When, however, the oil had to be prepared to light up the souls of the Jewish people that was an entirely different story. It had to be the purist olive oil in every sense of the word. The physical purity that was required was but a physical manifestation of its spiritual purity. The soul needs to be nurtured and its flame ignited in ways that do not eclipse its light or compromise its brightness, for such defects would contradict the very idea of what a soul is all about. The Eirav rav’s contribution of the oil—even with their best intentions—would have undermined the very character of the lighting of the souls of the Jewish people as exemplified through the Menorah with the purist of olive oil.

Once the Menorah was lit with the purist olive oil—under the direction and filter of Moses—it would ignite the spark of the souls of the Jewish people and, once that light is shining brightly, it will eventually also reach and ignite the souls of the Eirav rav.

This distinction will also shed light (pun intended) on a Chanukah question. We know that the miracle of Chanukah was the discovery of an uncontaminated cruse of oil. And instead of lasting one night the oil lasted for eight. This miracle ensured that they would not have to light the Menorah with tainted olive oil, although under those circumstances, should there have been no other choice, such tainted oil would have been permitted.
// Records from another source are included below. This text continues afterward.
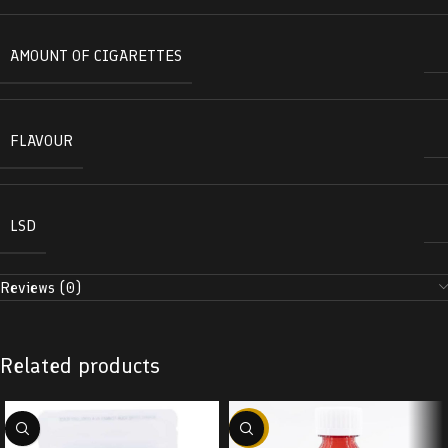
AMOUNT OF CIGARETTES
FLAVOUR
LSD
Reviews (0)
Related products
-58%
The question has been raised concerning the oil that is needed for the various flour offerings that were brought in the Temple. Why were they able to use the contaminated oil for the offerings, but not for the menorah? Why was there no need for a miracle to ensure that the offerings would also be brought with pure olive oil?

We can now understand that when it comes to offering of ourselves to G-d, He does not mind that it is brought from our lowest aspects. Indeed, sometimes the lower the offering the more G-d’s objective of making a Sanctuary for Himself in the lowest of realms is realized. Not so when lighting the Menorah which represents the souls of all the Jewish people. For that purpose G-d performed the great miracle of Chanukah so that the Jewish souls would be capable of revealing their purist state.
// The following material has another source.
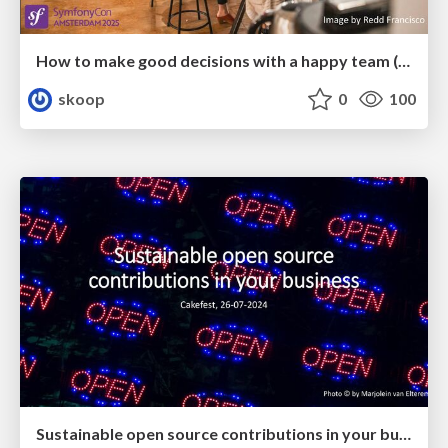
How to make good decisions with a happy team (SymfonyCon 2025)
skoop
0
100
Sustainable open source contributions in your business (CakeFest 2024)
The lesson for us is that we—as we stand on the threshold of the final redemption through Moshiach—are also charged with a two pronged mission:

On the one hand, as we prepare to enter into the world of Redemption it is our responsibility to reach out to every Jew no matter how far they—or we ourselves—have strayed from the Torah. The worshippers of the contemporary version of the golden calf are just as integral to the unfolding process of the world proceeding from the state of exile to the state of Redemption as are the most devout and righteous. The universal Sanctuary that will be our world in the days of Moshiach is being built right now with the efforts of every single mitzvah of every single Jew no matter how far he or she may be from the state of purity. Moreover, the ultimate Mishkan needs those “lowly” contributions even more than those of the more lofty souls. G-d desires to dwell especially within the lowest of realms.

However, as we prepare our souls for the coming of Moshiach at which time we will see G-d’s glory without any screen or filter, it is our task to come before Him with a pure soul. By taking our “olive oil” and bringing it to Moshiach, the Moses of our generation, by following in his pure and holy ways that are untainted by the exile mindset, we are guaranteed that our souls will indeed be purified. And when we will stand before G-d in the third Temple we will not be embarrassed because at that time our souls will radiate the purest of light.